Como indica a documentação existente, a construção da igreja de Nossa Senhora das Mercês ocorreu de forma bastante lenta, em função dos escassos recursos, tendo suas obras se arrastado até o século XX, quando foram concluídos o aterro, arrimos e calçamentos do adro.

Em 1960/61, o IPHAN realizou obras de restauração na igreja que compreenderam a reconstituição do frontão que havia ruído e a restauração do forro da nave. Mais recentemente, o IPHAN empreendeu ampla restauração na igreja.
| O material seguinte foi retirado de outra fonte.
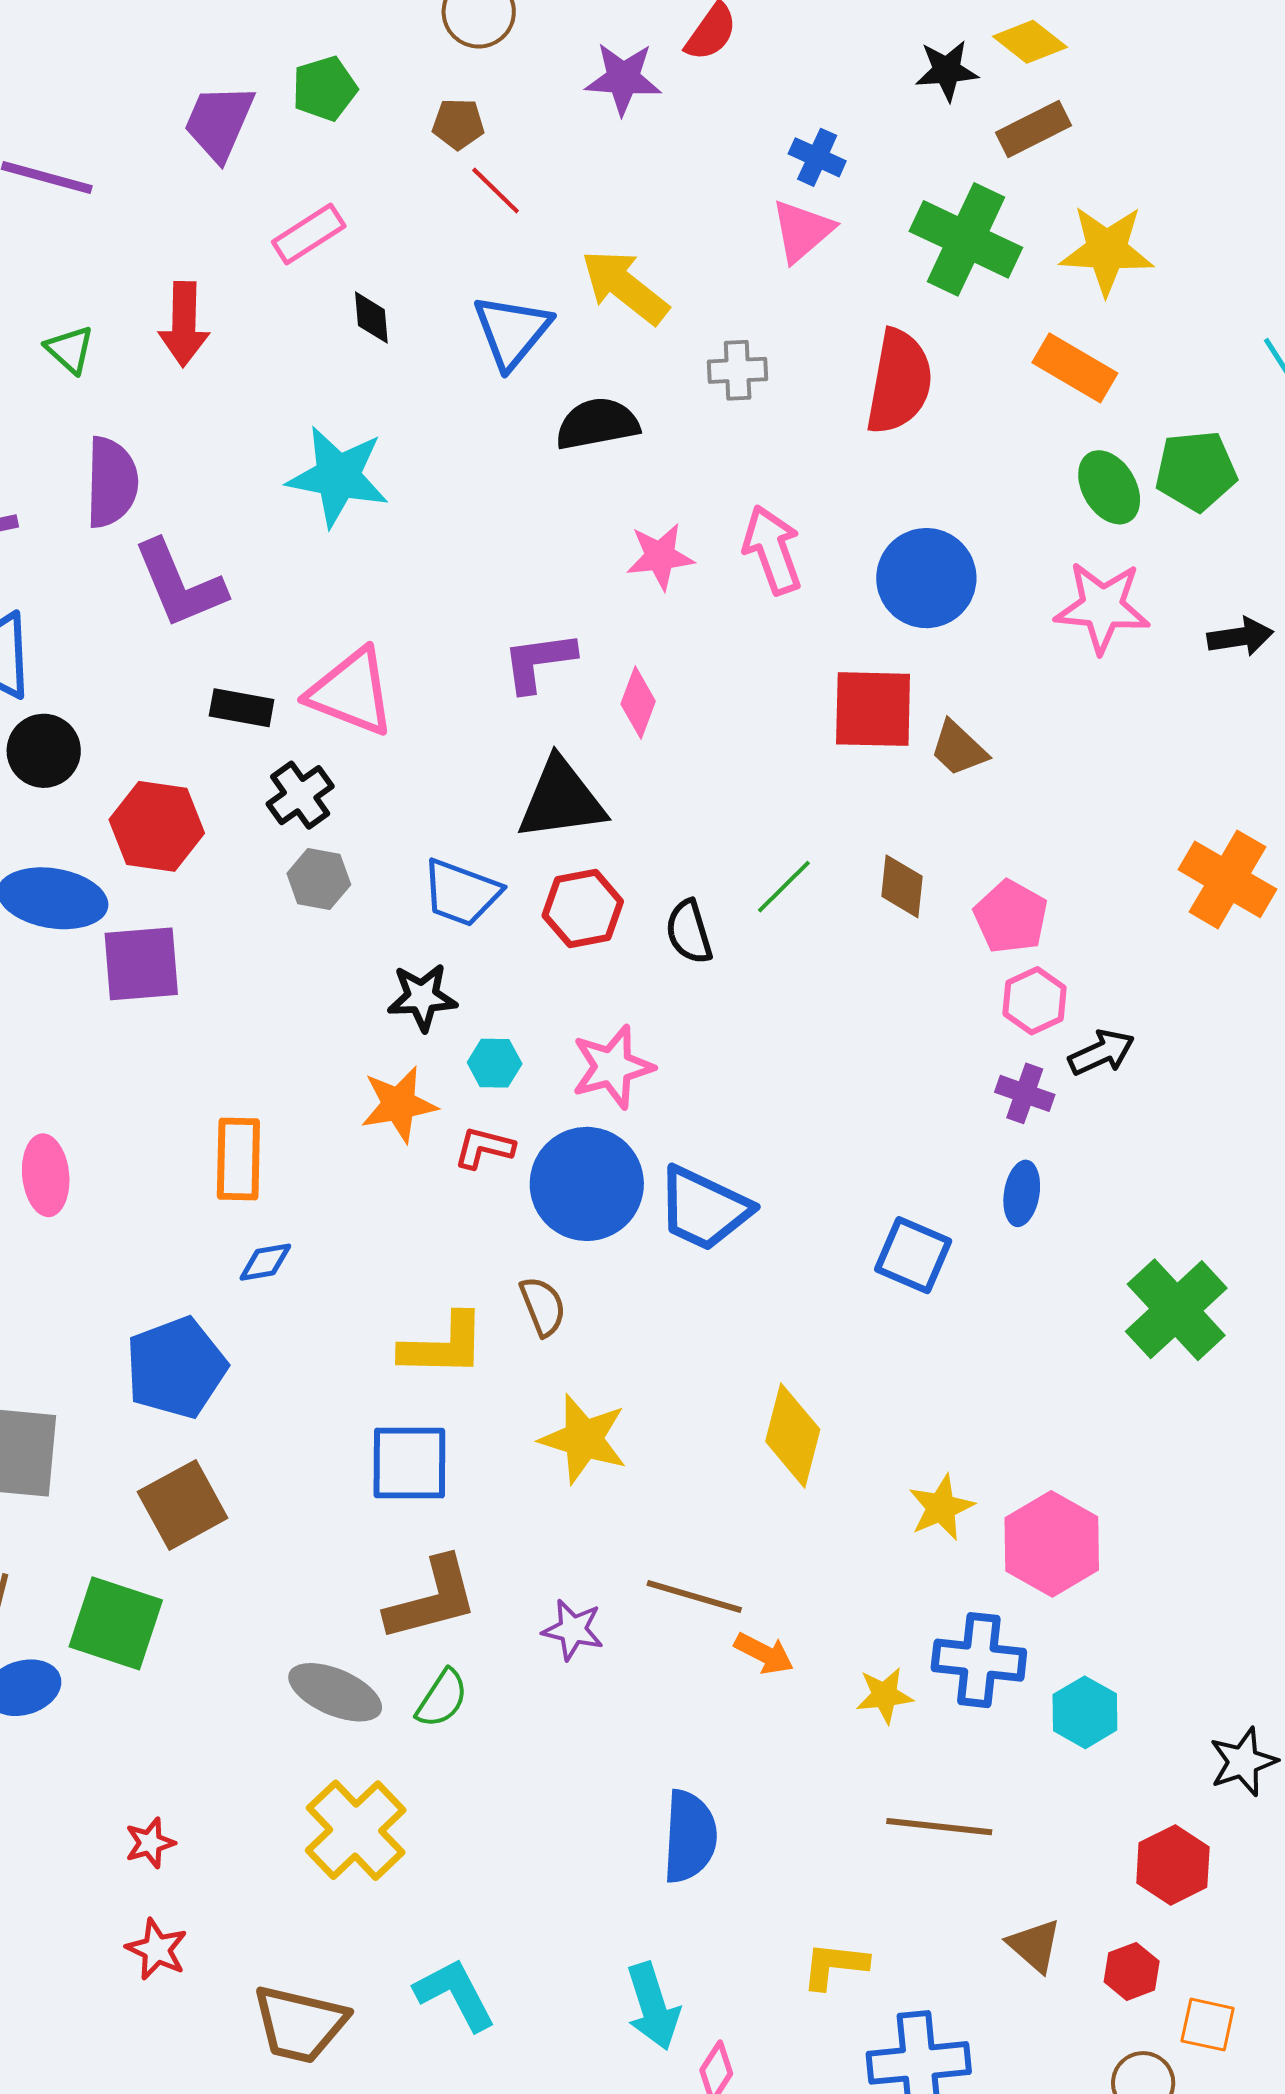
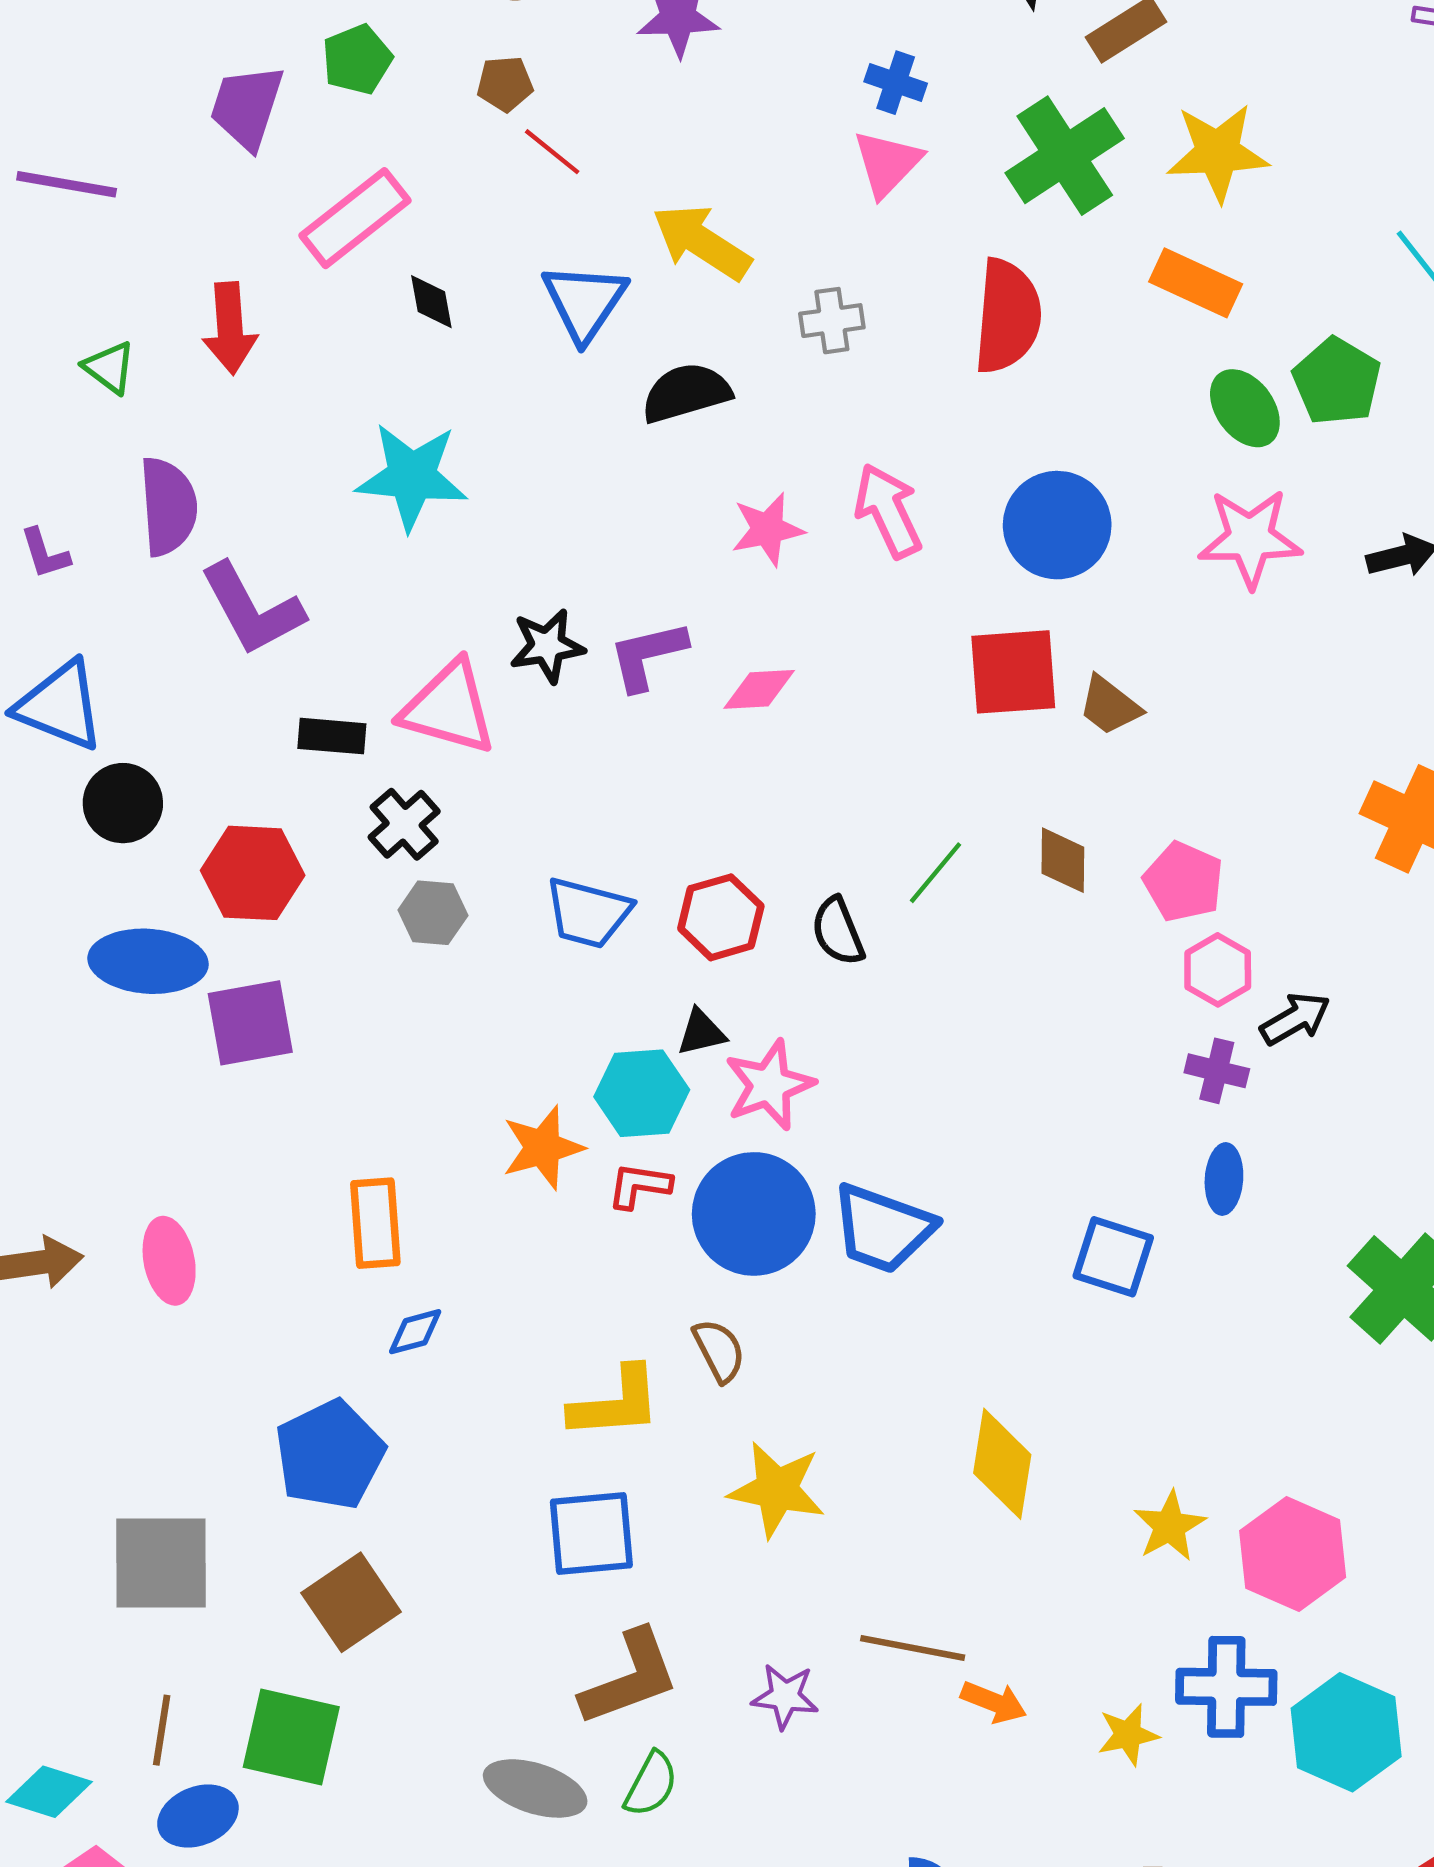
pink rectangle: (309, 234) -> (355, 218), size x1.4
green cross: (966, 239) -> (1065, 156), turned 37
green pentagon: (1196, 471) -> (1337, 381), turned -30
pink diamond: (638, 703) -> (759, 689), turned 72
black triangle: (561, 800) -> (701, 1032), moved, size x0.5
black star: (422, 997) -> (547, 646), moved
cyan hexagon: (495, 1063) -> (642, 1093), size x1.6
cyan hexagon: (1085, 1712) -> (1346, 1732), size x1.5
Os Mercedários na América Latina e no Brasil

Altar-mor da Igreja N S das Mercês, Tiradentes

O culto a Nossa Senhora das Mercês não foi escolhido ao acaso pelos “pretos crioulos”, pois a Virgem de las Mercedes é uma invocação “espanhola” que data de aproximadamente 1218, período em que os Mouros dominavam parte da península ibérica e transformavam os cristãos em seus cativos.  Quando um fiel caía em mãos inimigas, era justificável a busca pela liberdade, pagando em dinheiro pela liberdade do correligionário religioso. Nesse contexto, a Ordem Mercedária resgatou diversos cristãos de mãos mulçumanas e chegou à colônia brasileira com o intuito de continuar seu processo de liberdade. Mas o que é ainda muito interessante é que seus membros, na grande maioria, não eram cativos de origem africana pois os escravos africanos choravam suas mágoas e dores para a Virgem do Rosário, enquanto escravos crioulos e libertos pobres, pediam a proteção das Mercês.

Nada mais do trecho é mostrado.